Paul Robeson was one of the most impressive human specimens of the 20th century – statuesque, courageous, polymorphously talented to a ridiculous degree.

He was a two-time All-America football star at Rutgers (as well as lettering in three other sports). And he was a Phi Beta Kappa and class valedictorian. Earned a law degree from Columbia University, then became a world-class concert vocalist and stage actor. And he was a political activist on a global scale. (Unfortunately, some of that activism was on behalf of Stalin.)

I have savored Robeson’s singing for years. (If you don’t own any recordings of “Water Boy” or “Scandalize My Name” or “No More Auction Block,” you really ought to do something about that.)

But I had never heard him recite Shakespeare till a few weeks ago.

Paul Robeson famously portrayed Othello on the London stage in the 1930s, and on Broadway in the 1940s. Drama critic Lewis Nichols raved about Robeson’s acting in a 1943 New York Times review:

“He looks the part. He is a huge man, taller by inches than anyone on the stage.... His voice, when he is the general giving orders to stop the street brawl, reverberated through the house; when he is the lover of Desdemona, he is soft. His final speech about being a man ‘who loved not wisely but too well’ is magnificent.”

Would you like to hear that magnificent speech? I’ve got it streaming on my Vox audio stash. Just click here.

(You will notice that Mr. Robeson changes Shakespeare’s famous line; he makes it “... loved full wisely but too well.” Which doesn’t quite make sense. I don’t know why he changed it. If there’s a story behind that, and you know what it is, please let me know.)

This track is from the CD “Paul Robeson Live at Carnegie Hall,” recorded on May 9, 1958. The album is downloadable from iTunes.

Now here’s a bonus for all you lovers of fine acting. I’m streaming another version of that same speech from “Othello,” this time by William Marshall.
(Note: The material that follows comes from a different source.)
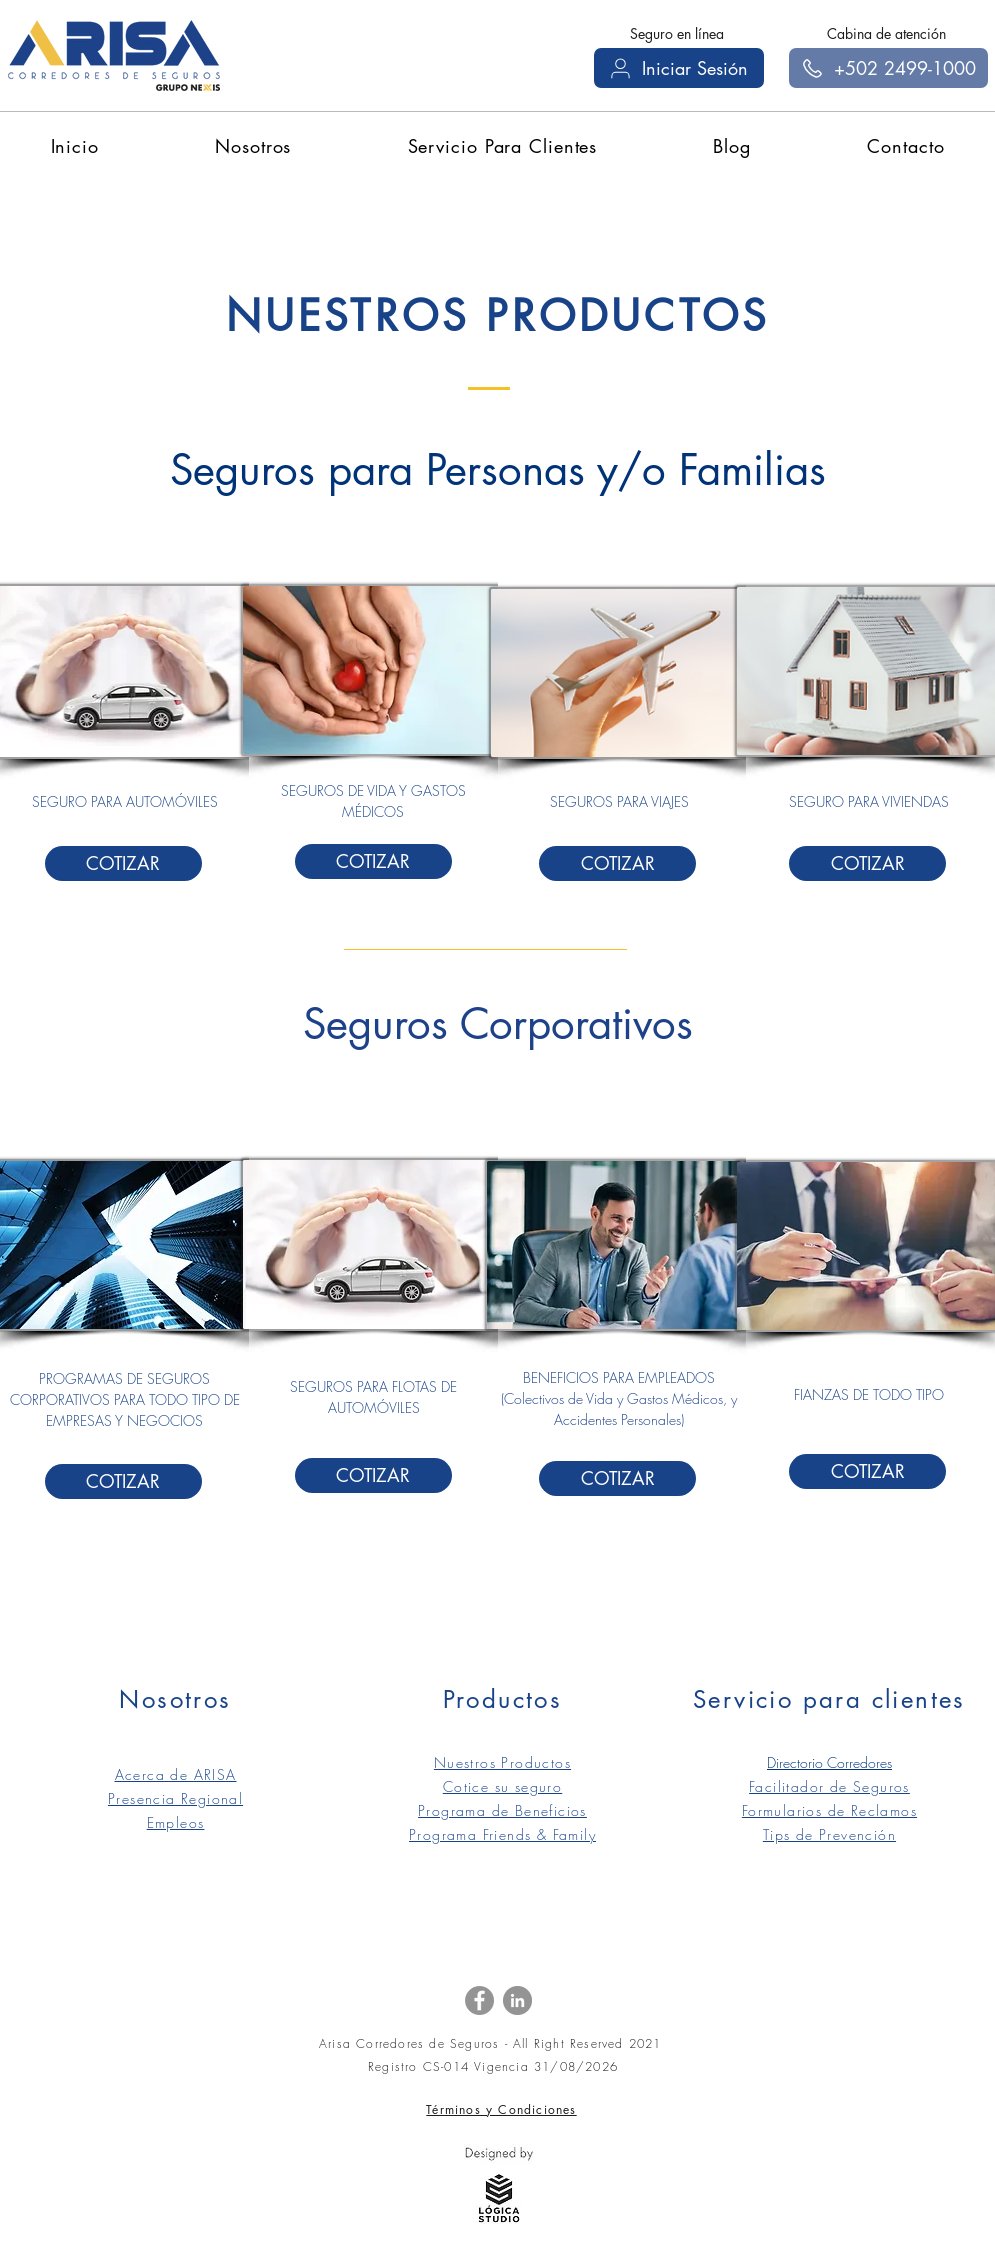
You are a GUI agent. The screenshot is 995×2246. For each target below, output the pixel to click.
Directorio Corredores (829, 1762)
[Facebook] (479, 2000)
He will always be remembered as “Blacula,” but the cat was classically trained. Click here to check him out.


jena6 said...

William Marshall also had a roll on Pee Wee's Playhouse.

Undercover Black Man said...

^ The King of Cartoons! I had forgotten!

dez said...

Let the cartoon begin!

Undercover Black Man said...

From Shakespeare to blaxploitation to kiddie show... Something a little bittersweet about that.

Reminds me, I have got to buckle down and transcribe my Laurence Fishburne interview tape from the early '90s. Fishburne, you'll recall, was also on "Pee Wee's Playhouse." Matter fact, that's where he met a young aspiring filmmaker by the name of... John Singleton.

jena6 said...

I remember when Laurence was Larry back in his Cornbread, Earl and Me days. :-) He seems like someone who'd have a little Shakespeare under his thespian belt.

Undercover Black Man said...

^ Indeed, Larry played Othello opposite Kenneth Branagh's Iago in the 1995 movie version.

I saw Avery Brooks play Othello onstage in the early '90s. My interview with Mr. Brooks is another one I need to transcribe. And, interestingly, I also saw Avery Brooks perform a one-man show as... Paul Robeson!

Everything is connected...

dez said...

From Shakespeare to blaxploitation to kiddie show... Something a little bittersweet about that.

At least it was a subversive kiddie show at times.

jena6 said...

Man, did I love me some Avery Brooks when he played Hawk!

Anonymous said...

I saw William Marshall perform his one-man Paul Robeson show in Chicago in 1989. It was a small theater and I was in the front row. I couldn't concentrate on his performance because I couldn't remember where I knew his face from. It was driving me crazy!

I didn't want to disturb his performance by fidgeting with the Playbill to read his bio, but I couldn't help myself. "Where did I know him from!?!" When I read his bio, I practically screamed out, "He's King Cartoon!" Yes, I'm shamefully low brow.

BTW, S. Epatha Merkeson was the mail carrier on Pee Wee too. Paul Rubens hired a lot of talented folks.